Tests: Modified in situ, just run it bro: export ELEVENLABS_VOICE_ID=LjNqOSdRGIUUmAcEINh7 # Michael Cain™️ not Collard export AUDIO_OUTPUT_INDEX=21 export AUDIO_CHANNELS=2 ./venv/bin/python test_suite.py
Manual Verification of PCM Outputs:
Audio Capture: The raw PCM audio data is now being saved to /tmp/elevenlabs_debug.pcm.
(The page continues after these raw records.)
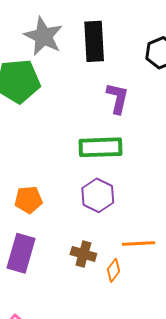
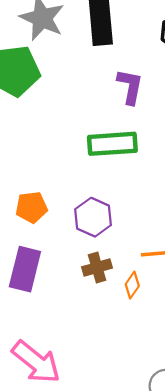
purple hexagon: (98, 195) -> (93, 217), moved
brown cross: (83, 254) -> (97, 267), turned -30

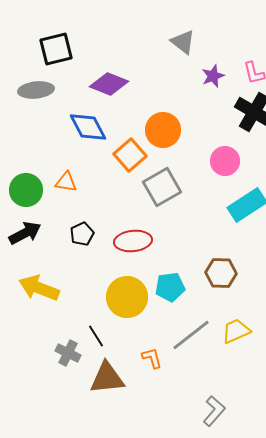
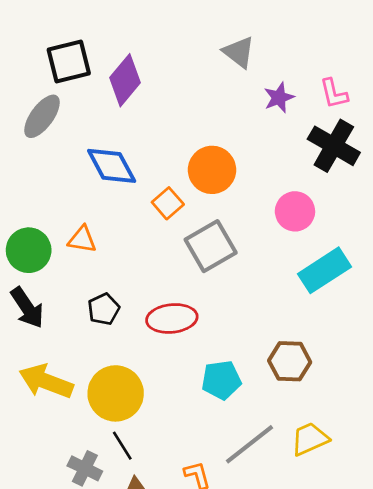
purple diamond: (109, 84) -> (125, 80), moved, turned -72
gray ellipse: (36, 90) -> (42, 116), turned -48
orange square: (130, 155) -> (168, 203), size x0.7
black arrow: (25, 233) -> (27, 308), turned 84
yellow circle: (127, 297) -> (116, 393), moved

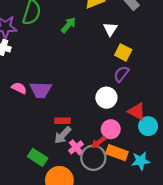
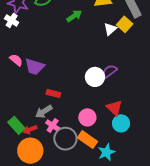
yellow square: (123, 52) -> (125, 24), moved
white circle: (106, 98) -> (95, 77), moved
red rectangle: (63, 121) -> (53, 93), moved
red arrow: (99, 142) -> (30, 130), moved
pink cross: (76, 147) -> (53, 125), turned -32
cyan star: (141, 161) -> (106, 152), turned -30

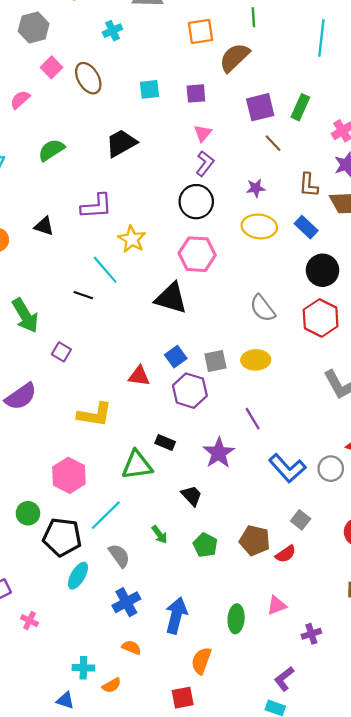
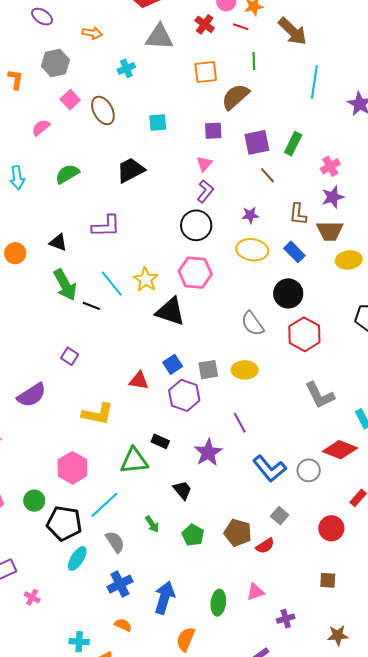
purple square: (196, 93) -> (213, 131), moved
yellow star: (132, 239) -> (146, 280), moved
black circle: (323, 270) -> (288, 293), moved
green arrow: (25, 316) -> (65, 285), moved

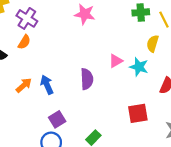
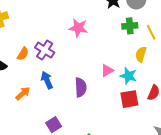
purple cross: (27, 18) -> (45, 50), moved
blue arrow: (47, 85) -> (47, 80), moved
red square: (138, 113) -> (129, 99), moved

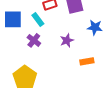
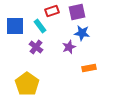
blue star: (95, 27) -> (82, 33), moved

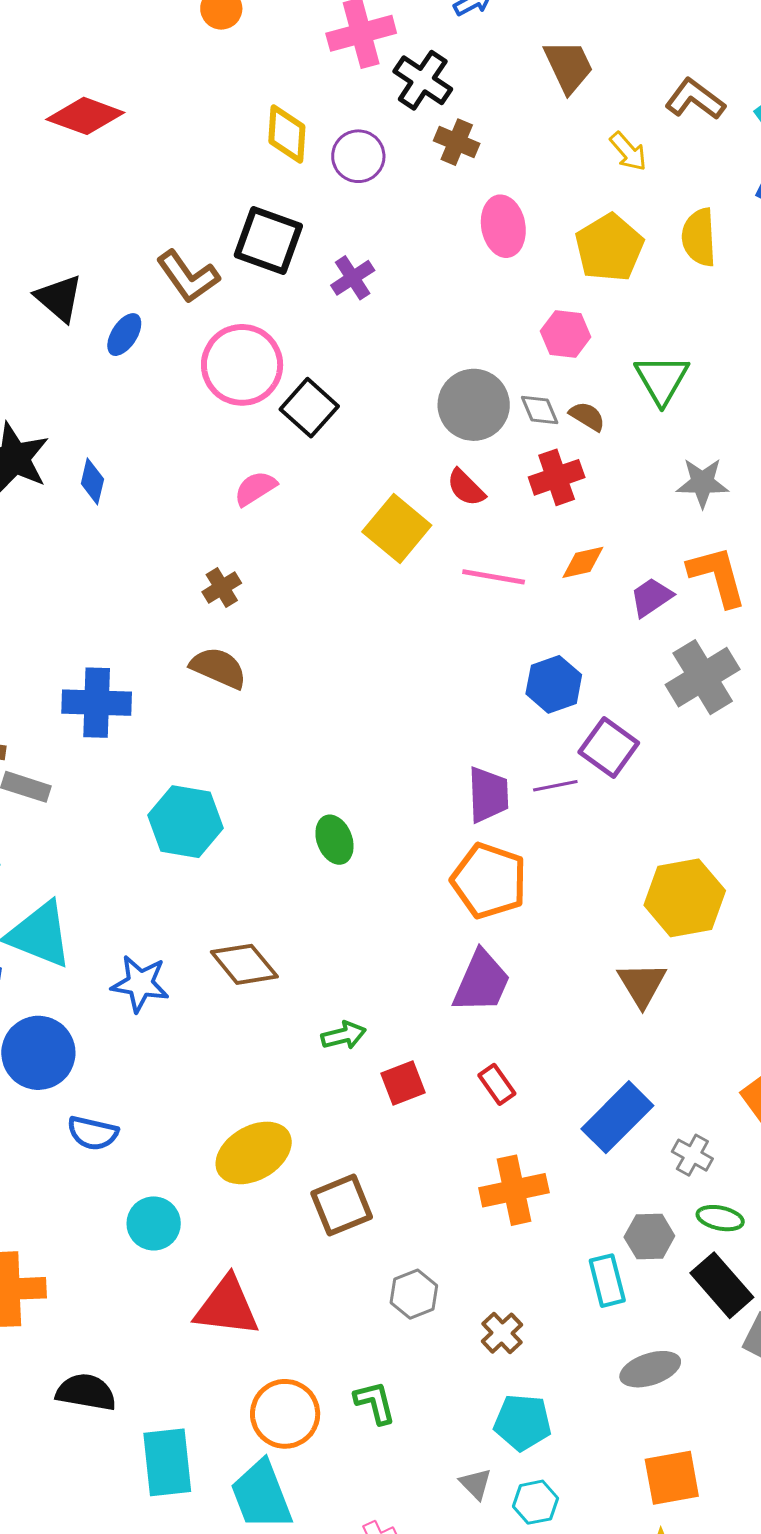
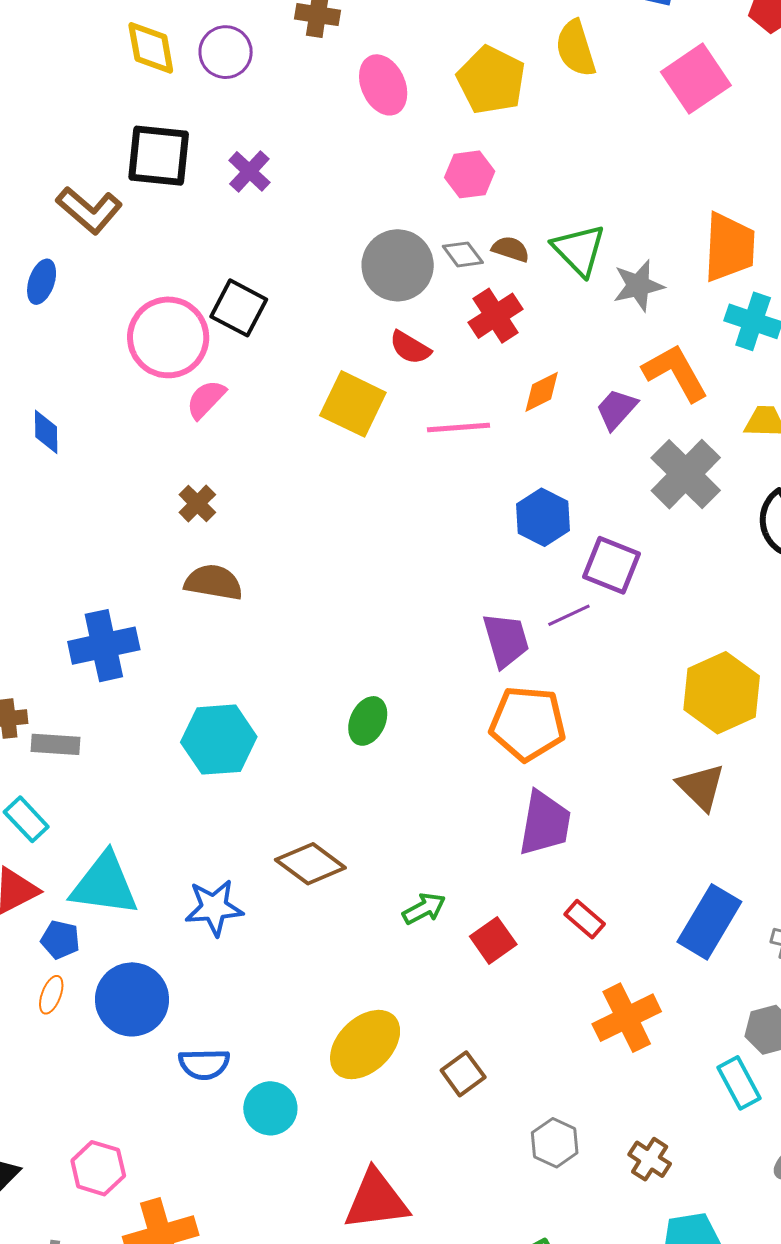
pink circle: (242, 365) -> (168, 337), moved
green triangle: (662, 379) -> (579, 250), moved
green ellipse: (334, 840) -> (368, 721), turned 60
brown square: (342, 1205) -> (463, 1074), size x0.7
cyan circle: (154, 1223) -> (270, 1108), moved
You can analyze the saved audio using aplay (if on Linux) or by importing it into Audacity as "Raw Data" (Signed 16-bit PCM, Little-Endian, 44100Hz, 1 Channel - or 2 depending on your AUDIO_CHANNELS setting).
To listen to the debug output manually: aplay -t raw -f S16_LE -r 44100 -c 1 /tmp/elevenlabs_debug.pcm (Adjust -c 2 if you are using stereo).